ACTION ITEM: Copy each line in the data below that contains the word "услуги".

Collected data:
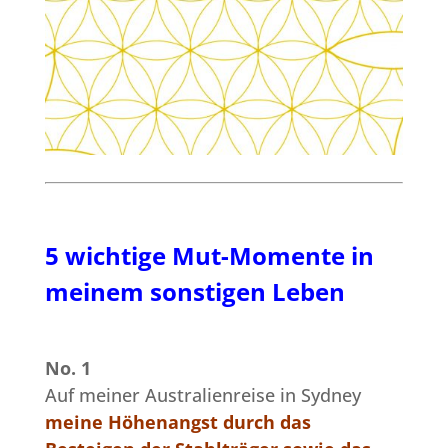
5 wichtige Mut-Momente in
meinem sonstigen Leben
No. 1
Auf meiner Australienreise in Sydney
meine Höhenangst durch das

* * *

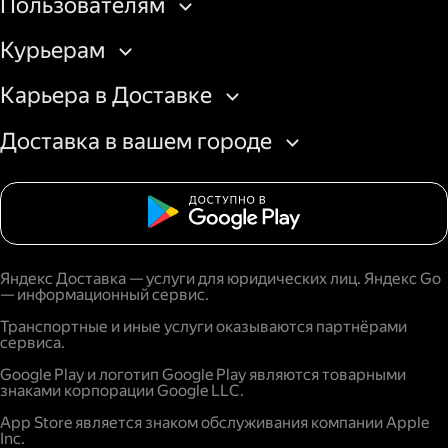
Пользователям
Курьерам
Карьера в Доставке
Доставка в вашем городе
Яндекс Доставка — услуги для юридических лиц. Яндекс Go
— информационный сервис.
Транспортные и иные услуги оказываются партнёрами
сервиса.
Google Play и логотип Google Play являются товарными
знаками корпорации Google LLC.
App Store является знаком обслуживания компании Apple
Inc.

REPLY:
Яндекс Доставка — услуги для юридических лиц. Яндекс Go
Транспортные и иные услуги оказываются партнёрами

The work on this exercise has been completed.